- **Description of the task**
Write out, word for word and with no pictures, each line below from the one containing "Body of Adult Male" through the one containing "LINK BUILDING", both included, and no other line.

- **Material provided**
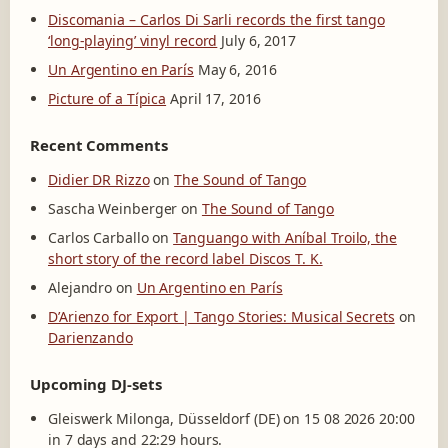
Discomania – Carlos Di Sarli records the first tango
‘long-playing’ vinyl record
July 6, 2017
Un Argentino en París
May 6, 2016
Picture of a Típica
April 17, 2016
Recent Comments
Didier DR Rizzo
on
The Sound of Tango
Sascha Weinberger
on
The Sound of Tango
Carlos Carballo
on
Tanguango with Aníbal Troilo, the
short story of the record label Discos T. K.
Alejandro
on
Un Argentino en París
D’Arienzo for Export | Tango Stories: Musical Secrets
on
Darienzando
Upcoming DJ-sets
Gleiswerk Milonga, Düsseldorf (DE) on 15 08 2026 20:00
in 7 days and 22:29 hours.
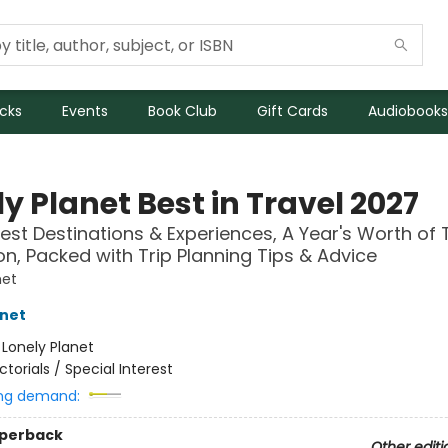
icks
Events
Book Club
Gift Cards
Audiobooks
y Planet Best in Travel 2027
est Destinations & Experiences, A Year's Worth of 
ion, Packed with Trip Planning Tips & Advice
net
anet
:
Lonely Planet
ictorials / Special Interest
ng demand:
aperback
Other editi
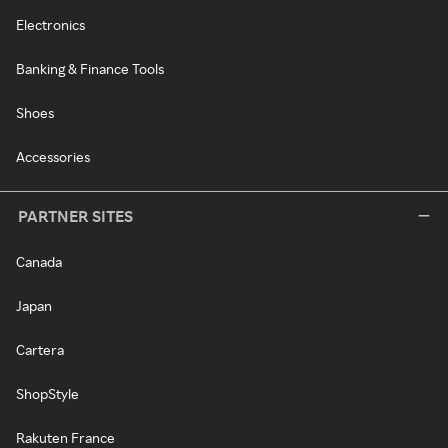
Electronics
Banking & Finance Tools
Shoes
Accessories
PARTNER SITES
Canada
Japan
Cartera
ShopStyle
Rakuten France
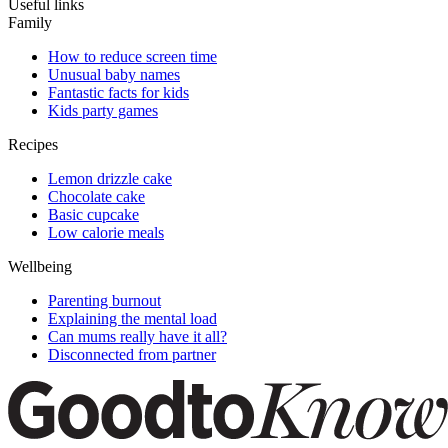
Useful links
Family
How to reduce screen time
Unusual baby names
Fantastic facts for kids
Kids party games
Recipes
Lemon drizzle cake
Chocolate cake
Basic cupcake
Low calorie meals
Wellbeing
Parenting burnout
Explaining the mental load
Can mums really have it all?
Disconnected from partner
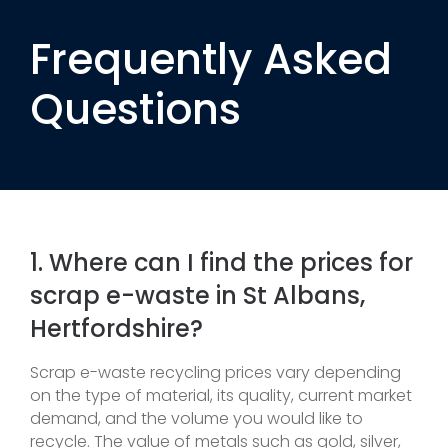
Frequently Asked
Questions
1. Where can I find the prices for
scrap e-waste in St Albans,
Hertfordshire?
Scrap e-waste recycling prices vary depending
on the type of material, its quality, current market
demand, and the volume you would like to
recycle. The value of metals such as gold, silver,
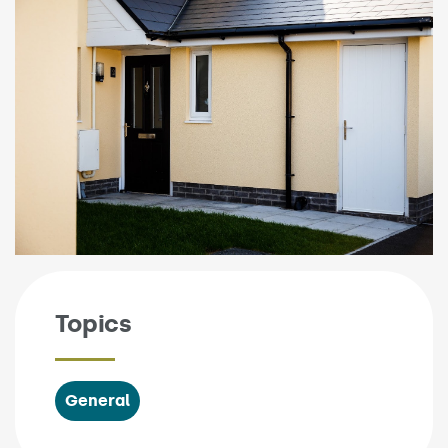
Topics
General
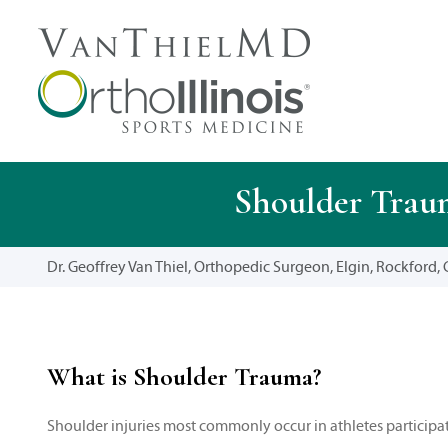
Shoulder Traum
Dr. Geoffrey Van Thiel, Orthopedic Surgeon, Elgin, Rockford, C
What is Shoulder Trauma?
Shoulder injuries most commonly occur in athletes participati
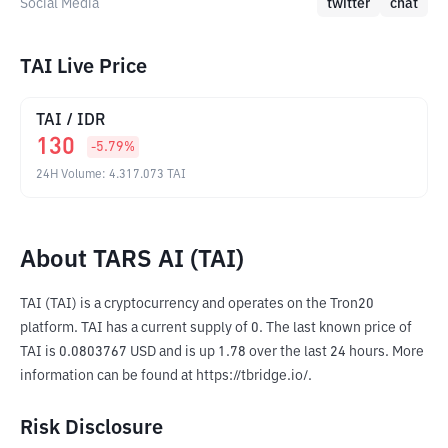
Social Media
twitter
chat
TAI Live Price
TAI
/
IDR
130
-5.79
%
24H Volume
:
4.317.073
TAI
About TARS AI (TAI)
TAI (TAI) is a cryptocurrency and operates on the Tron20 
platform. TAI has a current supply of 0. The last known price of 
TAI is 0.0803767 USD and is up 1.78 over the last 24 hours. More 
information can be found at https://tbridge.io/.
Risk Disclosure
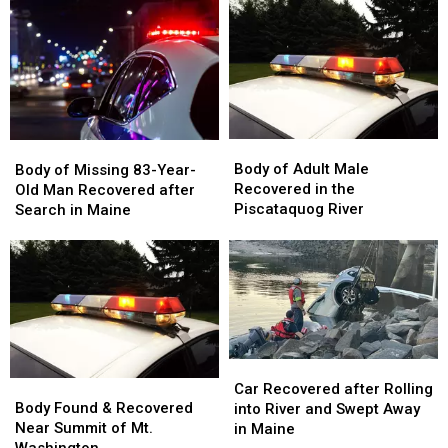
Base
Base
Boat
Boat
of
of
in
in
Cliff
Cliff
Maine
Maine
in
in
Maine
Maine
Body
Body
Body
Body
of
of
of
of
Body of Adult Male
Body of Missing 83-Year-
Adult
Adult
Missing
Missing
Recovered in the
Old Man Recovered after
Male
Male
83-
83-
Piscataquog River
Search in Maine
Recovered
Recovered
Year-
Year-
in
in
Old
Old
the
the
Man
Man
Piscataquog
Piscataquog
Recovered
Recovered
River
River
after
after
Search
Search
in
in
Car
Car
Maine
Maine
Body
Body
Recovered
Recovered
Car Recovered after Rolling
Found
Found
after
after
Body Found & Recovered
into River and Swept Away
&
&
Rolling
Rolling
Near Summit of Mt.
in Maine
Recovered
Recovered
into
into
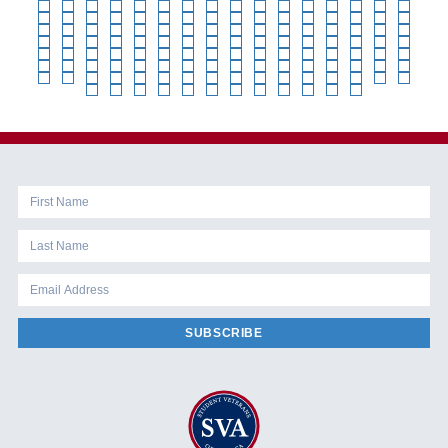
SUBSCRIBE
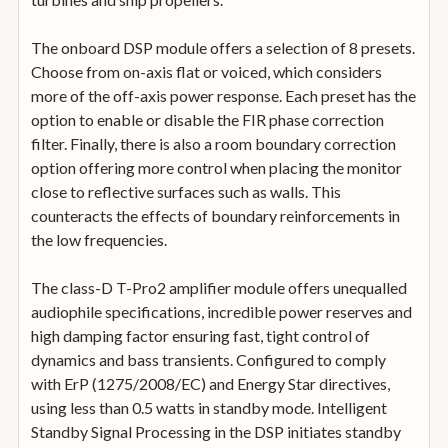
The onboard DSP module offers a selection of 8 presets.
Choose from on-axis flat or voiced, which considers
more of the off-axis power response. Each preset has the
option to enable or disable the FIR phase correction
filter. Finally, there is also a room boundary correction
option offering more control when placing the monitor
close to reflective surfaces such as walls. This
counteracts the effects of boundary reinforcements in
the low frequencies.
The class-D T-Pro2 amplifier module offers unequalled
audiophile specifications, incredible power reserves and
high damping factor ensuring fast, tight control of
dynamics and bass transients. Configured to comply
with ErP (1275/2008/EC) and Energy Star directives,
using less than 0.5 watts in standby mode. Intelligent
Standby Signal Processing in the DSP initiates standby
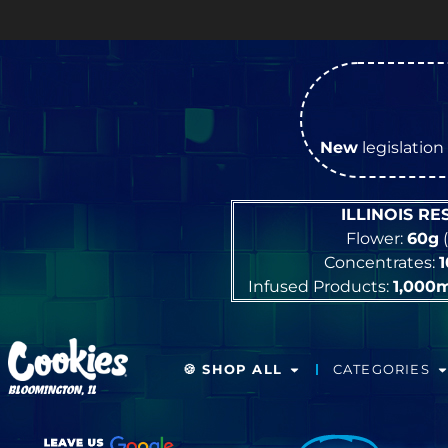
New
legislation 
ILLINOIS R
Flower:
60g
(
Concentrates:
Infused Products:
1,000
🍪 SHOP ALL
CATEGORIES
BLOOMINGTON, IL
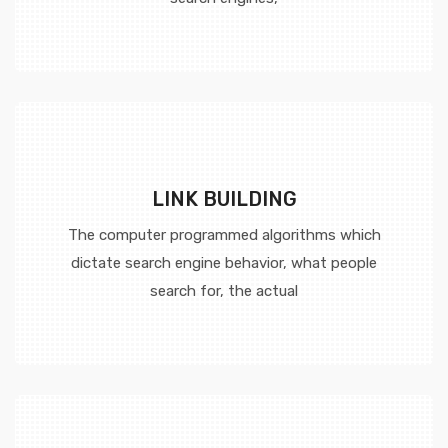
LINK BUILDING
The computer programmed algorithms which
dictate search engine behavior, what people
search for, the actual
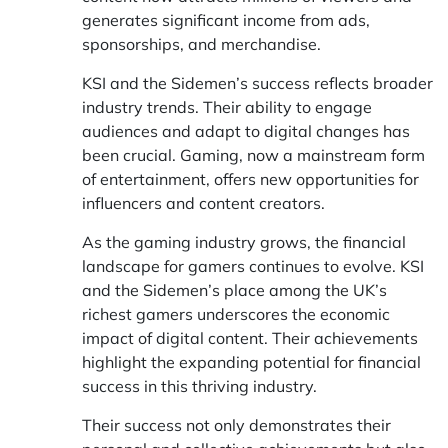
generates significant income from ads,
sponsorships, and merchandise.
KSI and the Sidemen’s success reflects broader
industry trends. Their ability to engage
audiences and adapt to digital changes has
been crucial. Gaming, now a mainstream form
of entertainment, offers new opportunities for
influencers and content creators.
As the gaming industry grows, the financial
landscape for gamers continues to evolve. KSI
and the Sidemen’s place among the UK’s
richest gamers underscores the economic
impact of digital content. Their achievements
highlight the expanding potential for financial
success in this thriving industry.
Their success not only demonstrates their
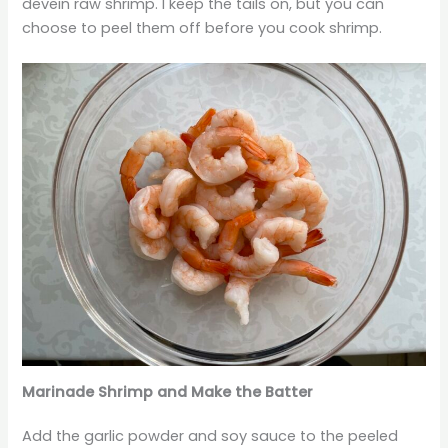
devein raw shrimp. I keep the tails on, but you can
choose to peel them off before you cook shrimp.
Marinade Shrimp and Make the Batter
Add the garlic powder and soy sauce to the peeled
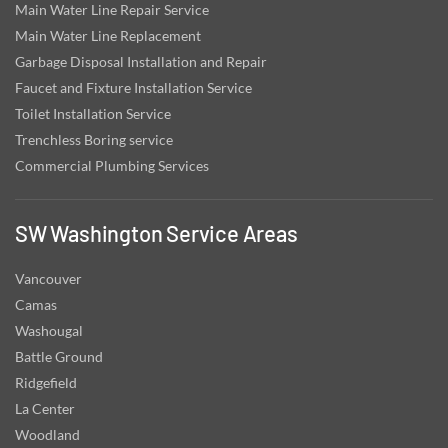
Main Water Line Repair Service
Main Water Line Replacement
Garbage Disposal Installation and Repair
Faucet and Fixture Installation Service
Toilet Installation Service
Trenchless Boring service
Commercial Plumbing Services
SW Washington Service Areas
Vancouver
Camas
Washougal
Battle Ground
Ridgefield
La Center
Woodland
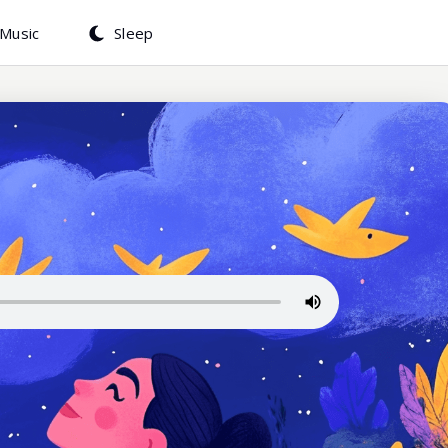
Music
Sleep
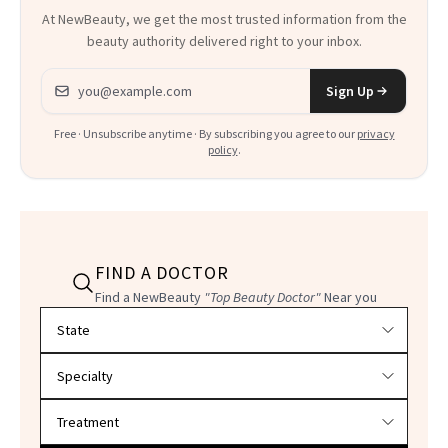
At NewBeauty, we get the most trusted information from the
beauty authority delivered right to your inbox.
Email address
Sign Up
Free · Unsubscribe anytime · By subscribing you agree to our
privacy
policy
.
FIND A DOCTOR
Find a NewBeauty
"Top Beauty Doctor"
Near you
Filter doctors by location and specialty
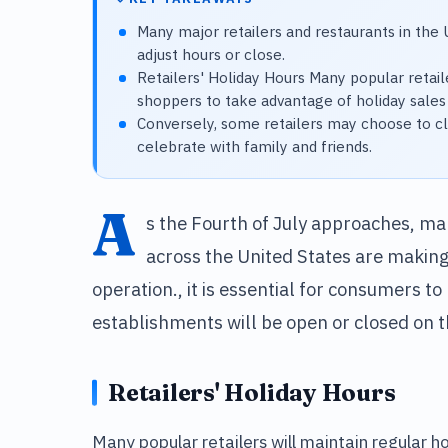
Many major retailers and restaurants in the 
adjust hours or close.
Retailers' Holiday Hours Many popular retaile
shoppers to take advantage of holiday sales
Conversely, some retailers may choose to cl
celebrate with family and friends.
A
s the Fourth of July approaches, ma
across the United States are making
operation., it is essential for consumers 
establishments will be open or closed on th
Retailers' Holiday Hours
Many popular retailers will maintain regular h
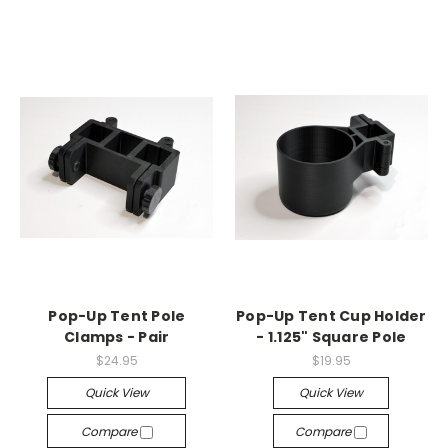
Pop-Up Tent Pole
Pop-Up Tent Cup Holder
Clamps - Pair
- 1.125" Square Pole
$24.95
$19.95
Quick View
Quick View
Compare
Compare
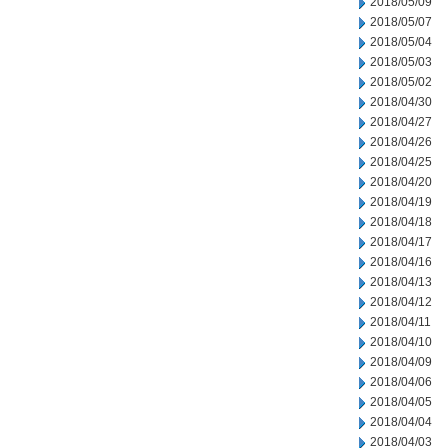
2018/05/09
2018/05/07
2018/05/04
2018/05/03
2018/05/02
2018/04/30
2018/04/27
2018/04/26
2018/04/25
2018/04/20
2018/04/19
2018/04/18
2018/04/17
2018/04/16
2018/04/13
2018/04/12
2018/04/11
2018/04/10
2018/04/09
2018/04/06
2018/04/05
2018/04/04
2018/04/03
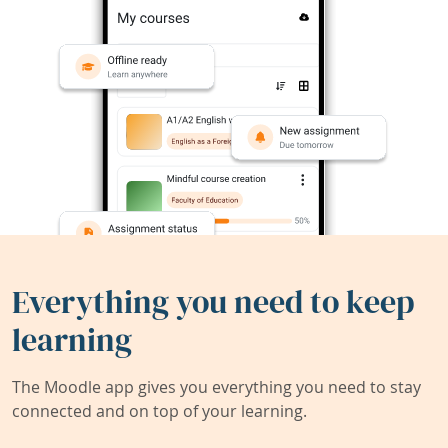
Everything you need to keep
learning
The Moodle app gives you everything you need to stay
connected and on top of your learning.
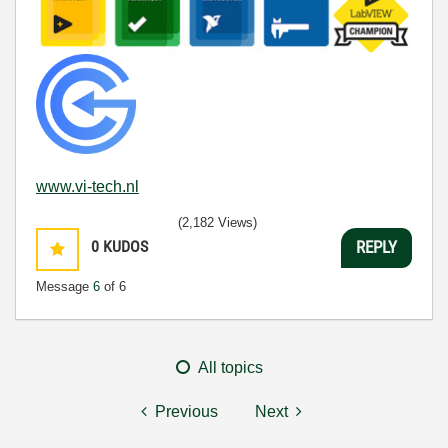
www.vi-tech.nl
(2,182 Views)
0
KUDOS
REPLY
Message
6
of 6
All topics
Previous
Next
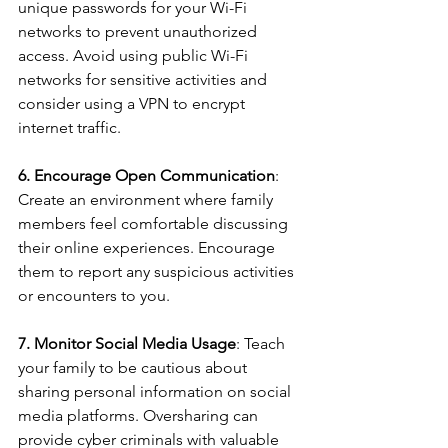
unique passwords for your Wi-Fi 
networks to prevent unauthorized 
access. Avoid using public Wi-Fi 
networks for sensitive activities and 
consider using a VPN to encrypt 
internet traffic.
6. Encourage Open Communication
: 
Create an environment where family 
members feel comfortable discussing 
their online experiences. Encourage 
them to report any suspicious activities 
or encounters to you.
7. Monitor Social Media Usage
: Teach 
your family to be cautious about 
sharing personal information on social 
media platforms. Oversharing can 
provide cyber criminals with valuable 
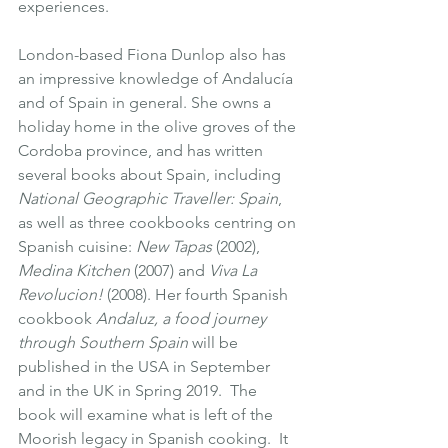
experiences.
London-based Fiona Dunlop also has 
an impressive knowledge of Andalucía 
and of Spain in general. She owns a 
holiday home in the olive groves of the 
Cordoba province, and has written 
several books about Spain, including 
National Geographic Traveller: Spain
, 
as well as three cookbooks centring on 
Spanish cuisine:
New Tapas
 (2002)
, 
Medina Kitchen
 (2007)
 and 
Viva La 
Revolucion! 
(2008)
. Her fourth Spanish 
cookbook 
Andaluz, a food journey 
through Southern Spain 
will be 
published in the USA in September 
and in the UK in Spring 2019.  The 
book will examine what is left of the 
Moorish legacy in Spanish cooking.  It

- **Worked solution**
Body of Adult Male
Body of Missing 83-Year-
Adult
Adult
Missing
Missing
Recovered in the
Old Man Recovered after
Male
Male
83-
83-
Piscataquog River
Search in Maine
Recovered
Recovered
Year-
Year-
in
in
Old
Old
the
the
Man
Man
Piscataquog
Piscataquog
Recovered
Recovered
River
River
after
after
Search
Search
in
in
Car
Car
Maine
Maine
Body
Body
Recovered
Recovered
Car Recovered after Rolling
Found
Found
after
after
Body Found & Recovered
into River and Swept Away
&
&
Rolling
Rolling
Near Summit of Mt.
in Maine
Recovered
Recovered
into
into
SUBSCRIBE
The onboard DSP module offers a selection of 8 presets.
Choose from on-axis flat or voiced, which considers
more of the off-axis power response. Each preset has the
option to enable or disable the FIR phase correction
filter. Finally, there is also a room boundary correction
option offering more control when placing the monitor
close to reflective surfaces such as walls. This
counteracts the effects of boundary reinforcements in
the low frequencies.
The class-D T-Pro2 amplifier module offers unequalled
audiophile specifications, incredible power reserves and
high damping factor ensuring fast, tight control of
dynamics and bass transients. Configured to comply
with ErP (1275/2008/EC) and Energy Star directives,
using less than 0.5 watts in standby mode. Intelligent
Standby Signal Processing in the DSP initiates standby
New
legislation 
ILLINOIS R
Flower:
60g
(
Concentrates:
Infused Products:
1,000
🍪 SHOP ALL
CATEGORIES
BLOOMINGTON, IL
LINK BUILDING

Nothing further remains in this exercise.